Using Hobby Lobby as her case study, Ziegler demonstrates how the mantle of religious liberty became a tool for resisting not only contraception but broader civil rights mandates. Where Roe had framed the right to choose as autonomy, Hobby Lobby reframed religious conscience as autonomy—moving moral authority from women to employers. The logic of 'substantial burden' under the Religious Freedom Restoration Act allowed claims of complicity even for distant connections to reproductive services, expanding exemptions across American life.

Polarization and Political Identity

Ziegler situates these changes within broader partisan realignment. As same-sex marriage moved from controversy to constitutional recognition in Obergefell v.

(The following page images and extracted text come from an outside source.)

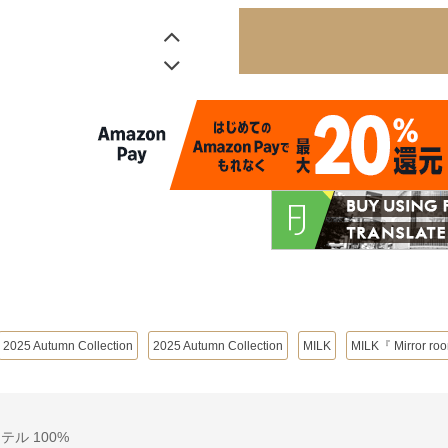
2025 Autumn Collection
2025 Autumn Collection
MILK
MILK『 Mirror ro
ル 100%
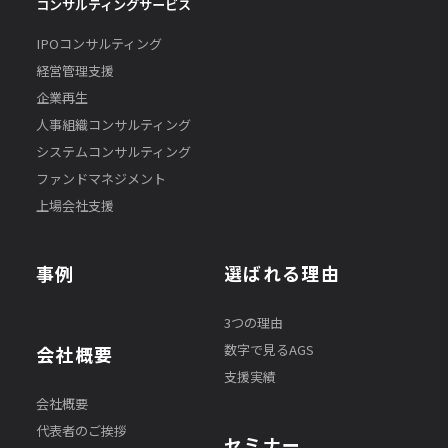
コンサルティングサービス
IPOコンサルティング
経営管理支援
企業再生
人事組織コンサルティング
システムコンサルティング
ファンドマネジメント
上場会社支援
事例
選ばれる理由
3つの理由
数字で見るAGS
会社概要
支援実績
会社概要
代表者のご挨拶
セミナー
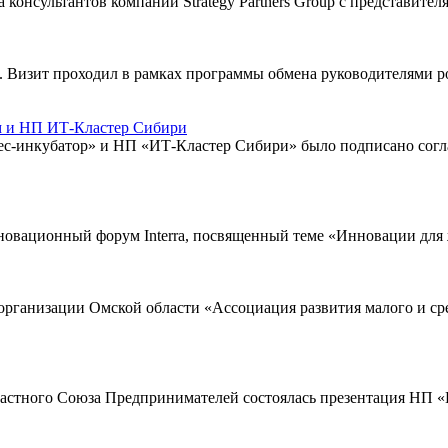
 консультантов компании Strategy Partners Group с представит
 Визит проходил в рамках программы обмена руководителями р
м и НП ИТ-Кластер Сибири
инкубатор» и НП «ИТ-Кластер Сибири» было подписано соглаш
новационный форум Interra, посвященный теме «Инновации для
 организации Омской области «Ассоциация развития малого и с
астного Союза Предпринимателей состоялась презентация НП 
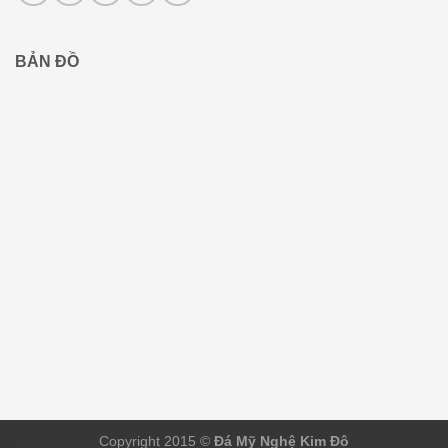
BẢN ĐỒ
Copyright 2015 ©
Đá Mỹ Nghệ Kim Đô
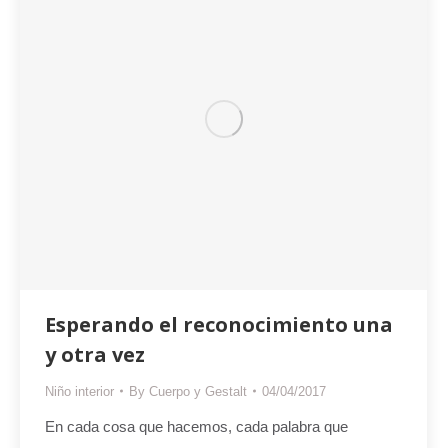
Esperando el reconocimiento una
y otra vez
Niño interior
By
Cuerpo y Gestalt
04/04/2017
En cada cosa que hacemos, cada palabra que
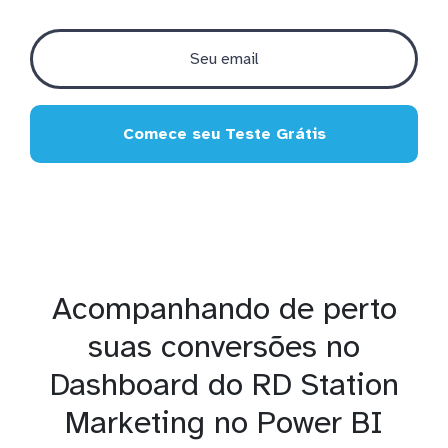
Comece seu Teste Grátis
Acompanhando de perto
suas conversões no
Dashboard do RD Station
Marketing no Power BI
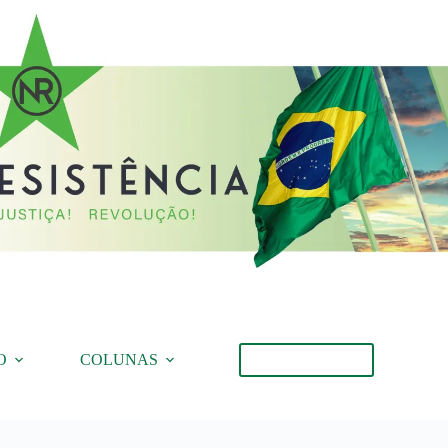
O
COLUNAS
Torne-se Membro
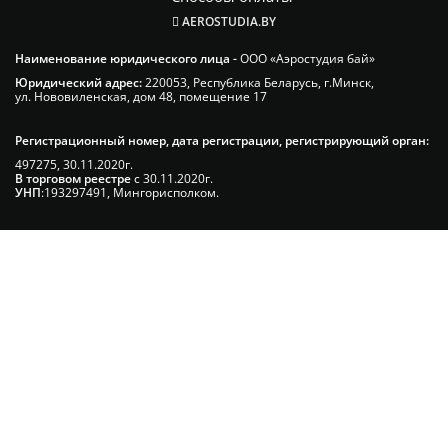
AEROSTUDIA.BY
Наименование юридического лица -
ООО «Аэростудия бай»
Юридический адрес:
220053, Республика Беларусь, г.Минск,
ул. Нововиленская, дом 48, помещение 17
Регистрационный номер, дата регистрации, регистрирующий орган:
497275, 30.11.2020г.
В торговом реестре
с 30.11.2020г.
УНП
:193297491, Мингорисполком.
Сэкономьте Ваше время на подбор
радиаторов!
Позвоните и мы: - рассчитаем требуемую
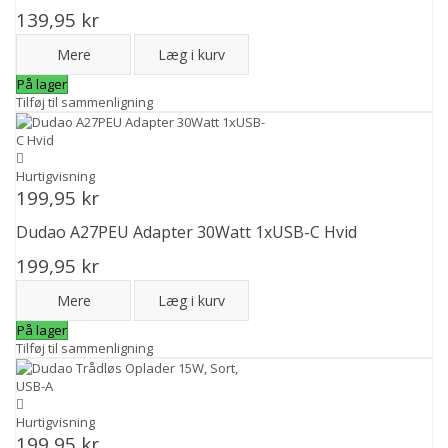
139,95 kr
Mere
Læg i kurv
På lager
Tilføj til sammenligning
Hurtigvisning
199,95 kr
Dudao A27PEU Adapter 30Watt 1xUSB-C Hvid
199,95 kr
Mere
Læg i kurv
På lager
Tilføj til sammenligning
Hurtigvisning
199,95 kr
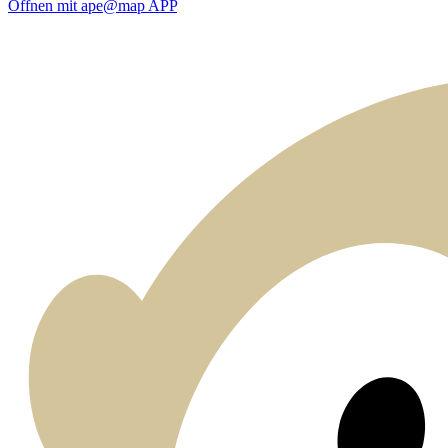
Öffnen mit ape@map APP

Hodges (2015), conservative Christians reframed themselves as a persecuted minority defending faith against secular tyranny. Abortion, contraception, and marriage equality became linked under the banner of 'religious liberty.' This fusion set the stage for Donald Trump’s presidency, where judicial appointments became the primary instrument of political credibility among evangelicals.

Post-Roe Legislation and the Future

By the 2010s, states began passing 'heartbeat bills' banning abortion at six weeks, often inspired by activist Janet Folger Porter’s strategic testimony. These laws capitalized on new conservative majorities in the Supreme Court—especially after the appointments of Neil Gorsuch, Brett Kavanaugh, and Amy Coney Barrett. When Mississippi advanced its 15-week ban in Dobbs v. Jackson Women’s Health Organization (2021), Ziegler notes that the Court faced an unavoidable reckoning: whether to erase Roe entirely.

Ziegler’s conclusion is powerful and unsettling: overturning Roe will not end America’s reproductive conflict. It will multiply battlefields—state by state, case by case—because the argument has always been larger than abortion. At its core, she writes, this is about constitutional identity: who gets to define freedom—individuals, experts, or believers. Religious liberty, like Roe’s privacy, now stands as the new language of moral legitimacy. And once again, the law of reproduction reflects the story of America itself.